Since the start of the year, at least a dozen other IRISL vessels have visited Gaolan port, with draft data suggesting most departed carrying cargo. Some of those ships later unloaded at Iran’s Shahid Rajaee port near Bandar Abbas, the country’s main container terminal.
The latest departures come days after US and Israeli strikes targeted Iranian missile facilities and other military infrastructure.
Analysts say that damage may have increased Iran’s need for rocket fuel components.
“Tehran’s need for propellant precursors just went from urgent to existential,” Kardon said.
Iranian political and media figures criticized President Masoud Pezeshkian on Saturday after he apologized for what he called “fire at will” attacks by the country’s armed forces on neighboring countries and instructed them to stop such attacks.
In a video message published earlier in the day, Pezeshkian said authorities had ordered the armed forces to halt missile strikes on neighboring countries unless attacks originate from their territory.
“The temporary leadership council approved yesterday that neighboring countries should no longer be targeted and missiles should not be fired unless an attack on Iran originates from those countries,” Pezeshkian said.
“The armed forces have so far acted with a kind of ‘fire at will’ authority, but they have now been notified that from now on they must not attack neighboring countries or target them with missiles,” he said, adding that he “apologizes personally” over the matter.
Lawmakers push back
Mohammad Manan Raeisi, a lawmaker representing Qom, described the remarks as “humiliating” and said they showed the Assembly of Experts should quickly move to select a new leader.
“Did neighboring countries not place their land, assets and hotels at the disposal of our enemies? Should our military not have struck those bases and assets of the enemy that you are now apologizing for so humbly?” Raeisi wrote.
Ebrahim Azizi, head of the parliament’s national security and foreign policy committee, wrote on X that all US and Israeli bases in the region were “legitimate and lawful targets” in the ongoing conflict.
“The Islamic Republic has no red line in defending national interests. This battle continues,” Azizi wrote.
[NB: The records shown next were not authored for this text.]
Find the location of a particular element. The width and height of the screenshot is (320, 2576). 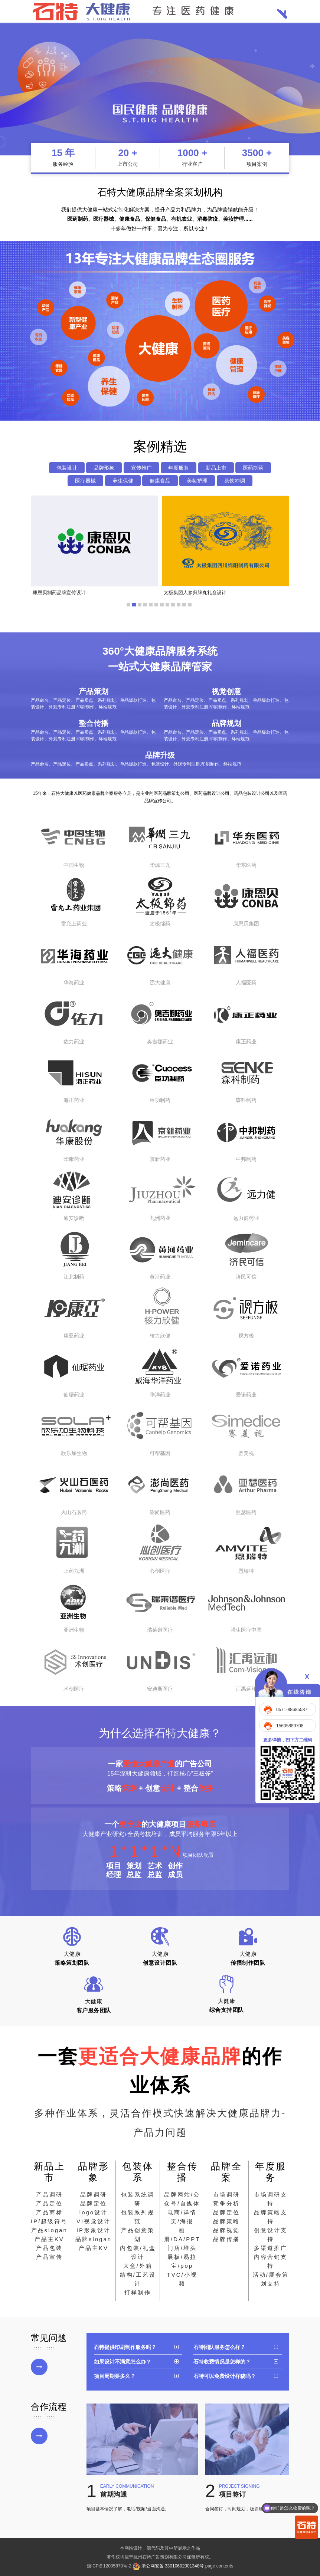 健康食品 is located at coordinates (160, 481).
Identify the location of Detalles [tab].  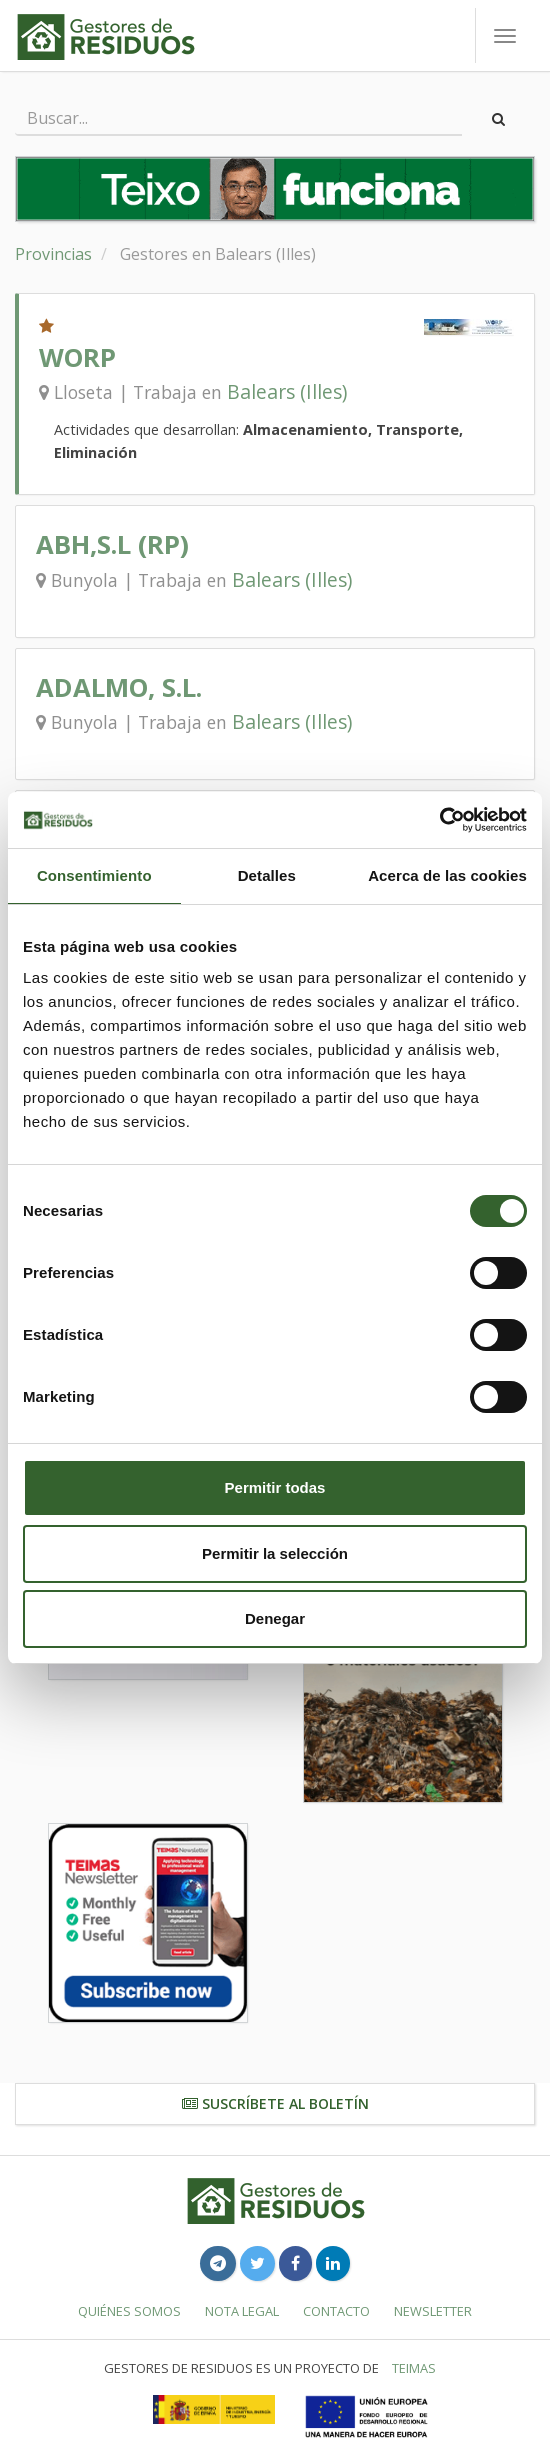 (267, 875).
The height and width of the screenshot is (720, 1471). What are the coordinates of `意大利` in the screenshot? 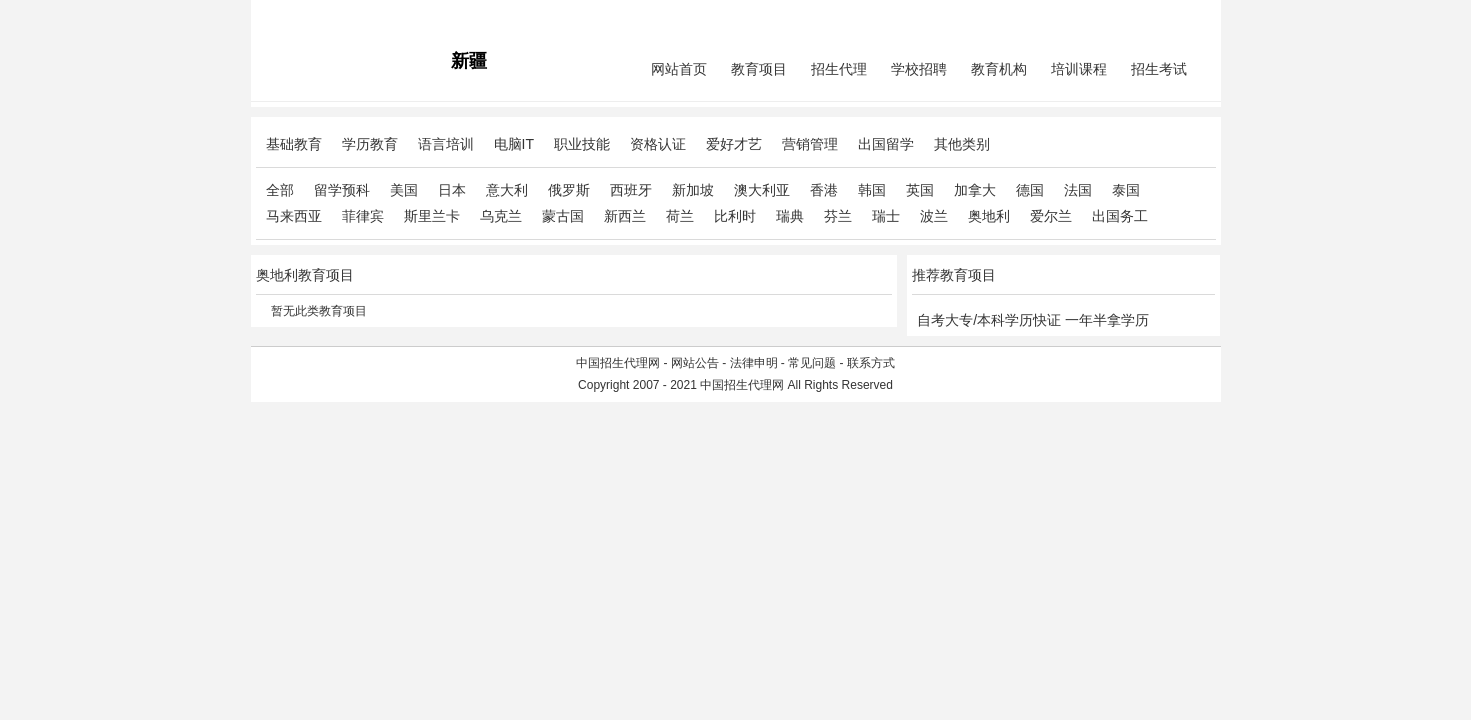 It's located at (507, 190).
Media figures question message
Ezzatollah Zarghami, a former culture minister and ex-head of state broadcasting, wrote that the remarks created confusion about the conduct of the war.
“We did not understand what happened. But neither did the armed forces act on a fire at will basis, nor can the regional war mentioned by the ‘martyred imam’ be interpreted in different ways,” Zarghami wrote.
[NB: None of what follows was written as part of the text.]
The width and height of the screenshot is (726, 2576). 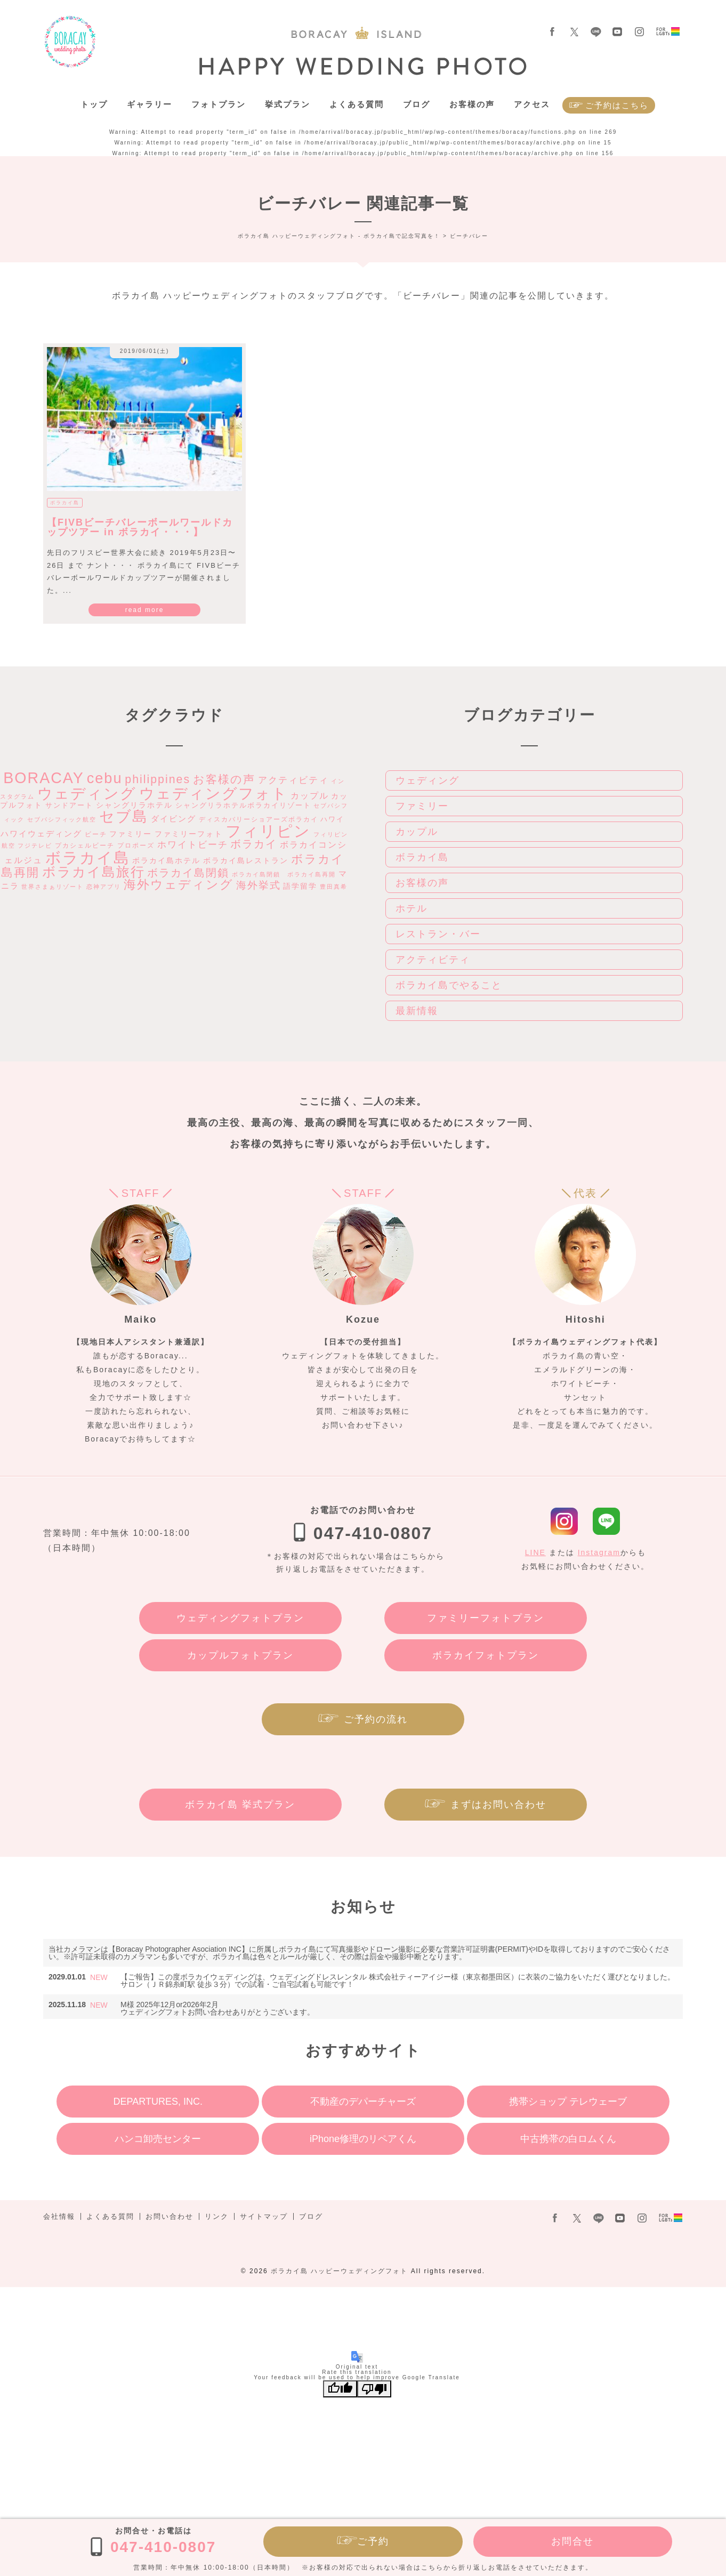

Meisam Nili, a conservative media activist, also criticized the comments.
“Why retreat from the military strategy of the ‘martyred imam’ when we are on the verge of selecting a new leader? Any ceasefire is treason,” Nili wrote.
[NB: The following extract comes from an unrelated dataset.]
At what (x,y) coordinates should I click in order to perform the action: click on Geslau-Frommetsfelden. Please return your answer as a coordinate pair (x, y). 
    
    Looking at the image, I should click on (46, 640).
Former lawmaker Jalal Rashidi Koochi also criticized the president’s message, saying it showed weakness.
“An apology happens when a mistake has occurred. We made no mistake. Your message showed no sign of authority,” Rashidi Koochi wrote.
Pezeshkian’s remarks came as explosions were reported on Saturday at Dubai International Airport and loud blasts were heard in Abu Dhabi, according to multiple reports.
Trump comments
US President Donald Trump said after Pezeshkian remarks that Iran had apologized to its Middle East neighbors and promised it would not fire missiles at them anymore.
In a post on Truth Social, Trump said Iran made that promise only because of what he called relentless US and Israeli attacks.
“Iran, which is being beat to HELL, has apologized and surrendered to its Middle East neighbors, and promised that it will not shoot at them anymore. This promise was only made because of the relentless U.S. and Israeli attack. They were looking to take over and rule the Middle East,” Trump wrote.
Trump also warned that Iran could face further strikes.
Iran, he added, would be “hit very hard” on Saturday and said additional areas and groups of people were under consideration for targeting, citing what he described as Iran’s “bad behavior.”